THE partially-completed £86million flood alleviation project in Moray has been hailed a huge success in the aftermath of Hurricane Bertha, saving hundreds of homes and businesses from experiencing devastating water damage.
Elgin and Forres has suffered some of the worst flooding seen in the country in recent years.
Analysis of flow volumes in the rivers Lossie and Findhorn has now confirmed that, but for the defences already in place, both towns would have suffered damage at least as severe as 1997, 2002 and 2009.
In the event, only a very small number of properties in Elgin and Forres were affected by floodwater from either river.
Most damage that occurred was as a result of the sheer volume of rainwater which fell during Sunday night and Monday morning when drainage systems were unable to cope.
Arrangements were made to evacuate around 200 households in Elgin – mainly in the South Lesmurdie and Kingsmills areas – as the River Lossie rose to dangerously high levels on Monday.

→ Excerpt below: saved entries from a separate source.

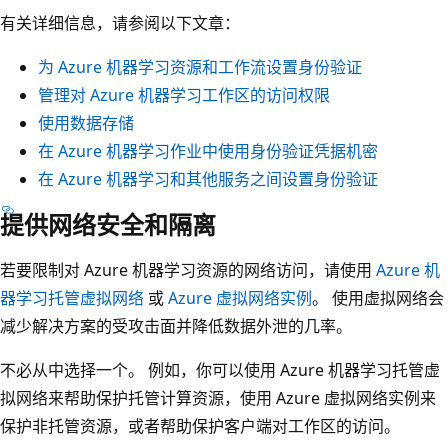
有关详细信息，请参阅以下文章：
为 Azure 机器学习资源和工作流设置身份验证
管理对 Azure 机器学习工作区的访问权限
使用数据存储
在 Azure 机器学习作业中使用身份验证凭据机密
在 Azure 机器学习和其他服务之间设置身份验证
提供网络安全和隔离
若要限制对 Azure 机器学习资源的网络访问，请使用
Azure 机
器学习托管虚拟网络
或
Azure 虚拟网络实例
。 使用虚拟网络会
减少解决方案的受攻击面并降低数据外泄的几率。
不必从中选择一个。 例如，你可以使用 Azure 机器学习托管虚
拟网络来帮助保护托管计算资源，使用 Azure 虚拟网络实例来
保护非托管资源，或者帮助保护客户端对工作区的访问。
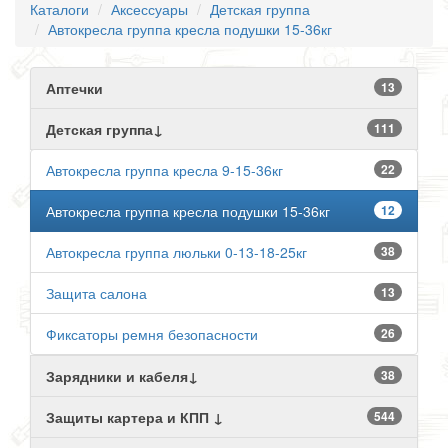
Каталоги
Аксессуары
Детская группа
Автокресла группа кресла подушки 15-36кг
Аптечки
13
Детская группа↓
111
Автокресла группа кресла 9-15-36кг
22
Автокресла группа кресла подушки 15-36кг
12
Автокресла группа люльки 0-13-18-25кг
38
Защита салона
13
Фиксаторы ремня безопасности
26
Зарядники и кабеля↓
38
Защиты картера и КПП ↓
544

However, most families returned to their homes later.
Moray Council leader Allan Wright said: “The rain gauge at Torwinny on the upper reaches of the River Lossie recorded much more intense rainfall in a much shorter period of time than both November 2002 and September 2009 when Elgin suffered severe flooding and damage to property.
“In terms of peak water flow and water level in the River Lossie as it passes through Elgin, Monday’s event was of a similar magnitude to September 2009 and yet not a single property within the compass of the flood scheme was affected, which is testament to the effectiveness of the work that has been carried out, even though the scheme is still only partially complete.”
Councillor Wright added: “I have the greatest sympathy for those households that did suffer flooding as a result of conditions on Monday but the flood schemes undoubtedly averted a full-scale catastrophe.
“Since 1997 successive floods in Moray have caused damage costing many tens of millions of pounds and that quite staggering figure would have risen even further this week without the partially completed flood schemes in Elgin and Forres.”
A spokesman for cashmere specialists Johnstons of Elgin, whose production facility and shop have been affected by flooding in the past, said: “We are extremely pleased to see that the parts of the flood alleviation scheme which are already completed helped to alleviate a potential flood this week.
“We are particularly happy to see that homes at risk in our community, including those of many of our team, managed to escape what could have been a devastating event.
“We were able to maintain production throughout the day and our retail operations were able to resume trading as normal after losing only one day. We look forward to the completion of the flood alleviation scheme and the increased peace of mind it will bring to the whole community.”
Management at Glen Moray Distillery on the western outskirts of Elgin said they were certain the site would have flooded and production would have been disrupted but for the defences put in place as part of the flood scheme.
“We were very happy with the outcome and the way the flood defences worked,” said distillery manager Graham Coull.
“Looking at the water level, I’m more than certain that we would have been flooded. Most of the warehouses would have been affected and we would have lost production as well, but as it was we managed to continue production without disruption.”